Interpretive Summary: Breeding and genetic work over the last few decades has revealed that important crop traits (e.g. seed yield, seed quality and composition) are controlled by a large number of genes, each of which has relatively small effects. Marker assisted breeding for a small number of genes has largely failed to make substantive gains. An alternate approach, Genomic Prediction, creates and applies mathematical models that correlate whole-genome genetic data directly with traits of interest. This technique has revolutionized plant and animal breeding and is now widely applied. All such models developed for soybean have focused only on domesticated soybean, completely omitting the genetic potential present in wild relatives. This is important because domesticated soybean has remarkably low genetic diversity, which may hinder long term breeding gain potential. In this study, we tested three unique populations derived from crosses between wild and domesticated soybean lines in a large number of field environments. We optimized Genomic Prediction and our results both confirm and extend previous studies. More importantly, our results will facilitate long term improvement of the soybean crop through use of novel genetic diversity derived from wild soybeans.

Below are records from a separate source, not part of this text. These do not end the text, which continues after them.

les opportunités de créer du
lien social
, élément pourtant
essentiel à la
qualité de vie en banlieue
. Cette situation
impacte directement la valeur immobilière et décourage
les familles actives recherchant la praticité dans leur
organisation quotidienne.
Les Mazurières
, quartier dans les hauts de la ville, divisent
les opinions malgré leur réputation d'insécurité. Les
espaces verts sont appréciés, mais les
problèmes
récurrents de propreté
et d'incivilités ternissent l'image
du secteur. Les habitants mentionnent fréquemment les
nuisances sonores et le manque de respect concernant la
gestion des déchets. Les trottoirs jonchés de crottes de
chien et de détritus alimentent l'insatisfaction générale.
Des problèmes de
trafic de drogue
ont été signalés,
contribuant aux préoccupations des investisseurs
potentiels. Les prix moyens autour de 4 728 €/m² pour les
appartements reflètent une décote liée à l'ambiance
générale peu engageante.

Technical Abstract: Agronomically important traits generally have complex genetic architecture, where many genes have a small and largely additive effect. Genomic prediction has been demonstrated to increase genetic gain and efficiency in plant breeding programs beyond marker-assisted selection and phenotypic selection. The objective of this study was to evaluate the impact of allelic origin, marker density, training population size, and cross-validation schemes on the accuracy of genomic prediction models in an interspecific soybean nested association mapping (NAM) panel. Three crossvalidation schemes were used: (a) Within-Family (WF): training population and predictions are made exclusively within each family; (b) Across All families (AF): all the individuals from the three families were randomly assigned to either the training or validation set; (c) Leave one Family out (LFO): each family is predicted using a training set that contains the other two families. Predictive abilities increased with training population size up to 350 individuals, but no significant gains were noted beyond 250 individuals in the training population. The number of markers had a limited impact on the observed predictive ability across traits; increasing markers used in the model above 1000 revealed no significant increases in prediction accuracy. Predictive abilities for AF were not significantly different from the WF method, and predictive abilities across populations for the WF method had a range of 0.58 to 0.70 for maturity, protein, meal, and oil. Our results also showed encouraging prediction accuracies for grain yield (0.58–0.69) using the WF method. Partitioning genomic prediction between G. max and G. soja alleles revealed useful information to select material with a larger allele contribution from both parents and could accelerate allele introgression from exotic germplasm into the elite soybean gene pool.